The conversation led to talks about adding wheelchair swings to parks in other areas of town where the need for them had been voiced.
“Our club then took on the task of selling candy and nuts to raise funds to purchase one of the swings,” she said.
He noted the swing the Marshalltown Evening Lions will pay to purchase would be installed in Anson Park.
The PM Kiwanis, which has since folded, wanted to use its funds to pay for a wheelchair swing for Kiwanis Park.
Hubbard said that park is the recipient of a new basketball court, pickleball court and volleyball court, which consumed the budget. It does have outdoor instruments, which may appeal to the vision impaired.
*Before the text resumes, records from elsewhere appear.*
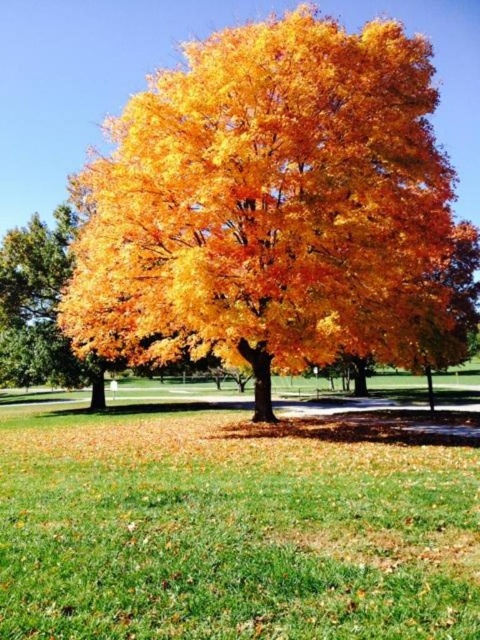 Does golden yellow leaves at center lie behind green grass at center?

Yes, it is behind green grass at center.

Which is in front, point (212, 42) or point (326, 570)?

Positioned in front is point (326, 570).

This screenshot has width=480, height=640. I want to click on golden yellow leaves at center, so click(x=265, y=204).

Identify the location of golden yellow leaves at center. The image size is (480, 640). (265, 204). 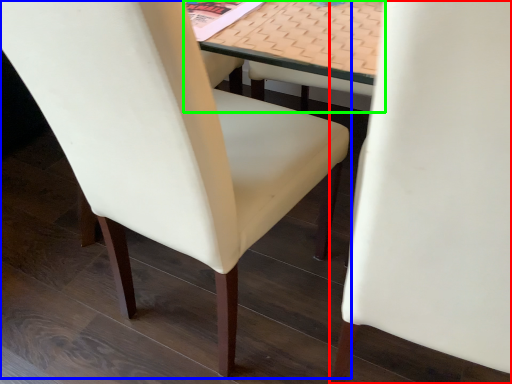 Question: Which object is positioned farthest from chair (highlighted by a red box)? Select from chair (highlighted by a blue box) and table (highlighted by a green box).

Choices:
 (A) chair
 (B) table

Answer: (A) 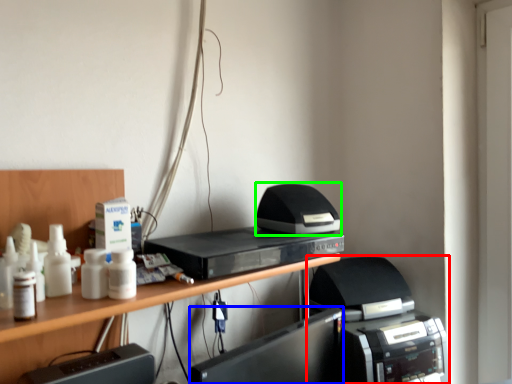 Question: Which is farther away from printer (highlighted by a red box)? register (highlighted by a blue box) or printer (highlighted by a green box)?

Choices:
 (A) register
 (B) printer

Answer: (B) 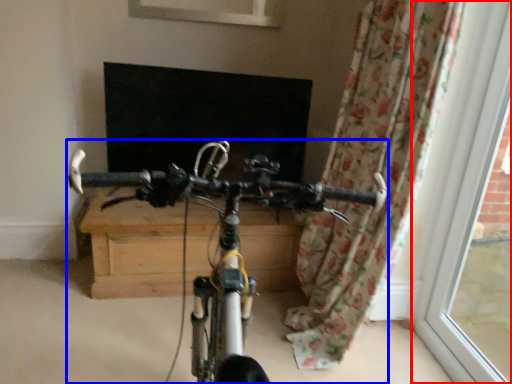 Question: Which of the following is the closest to the observer, window frame (highlighted by a red box) or bicycle (highlighted by a blue box)?

Choices:
 (A) window frame
 (B) bicycle

Answer: (B) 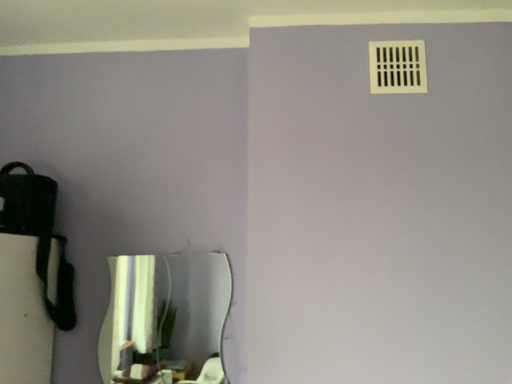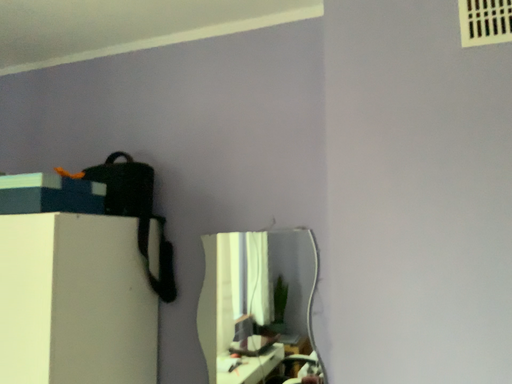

Then in October, the Matins Kiwanis presented Parks & Rec with a check for $3,200 to put a wheelchair swing at Mega 10 Park.
He pointed out that with Peterson Park located on the north side of town, Kiwanis on the south side, and heavily used Anson and Mega 10 parks in the center, those in wheelchairs will have more options for fun time.
“So hopefully by next Memorial Day weekend, four different parks will have these swings,” he added. “We have to pour some concrete slabs for the swings and install some foam material in case anyone fell — for a softer landing area.”
Deciding what equipment goes in which park comes down to seeking input from the neighborhoods.
“We also looked at our 2018 Master Plan for the parks,” he said. “One of the overall things people wanted was better accessibility. A lot of our parks don’t have sidewalks, there are surfacing issues and security issues.”
He said lighting has been added in some places, as well as better signage throughout the parks.
“Right now, we’re planning to touch one park every year (for) the next couple of years — updating the playground equipment and accessibility to them. Sidewalks, signage and lighting are probably a third of the cost of all our projects. That doesn’t leave a whole lot left to provide for the fun stuff,” Hubbard noted. “We are looking at improvements for the hearing impaired, too, and more things that would provide tactile (stimulation).”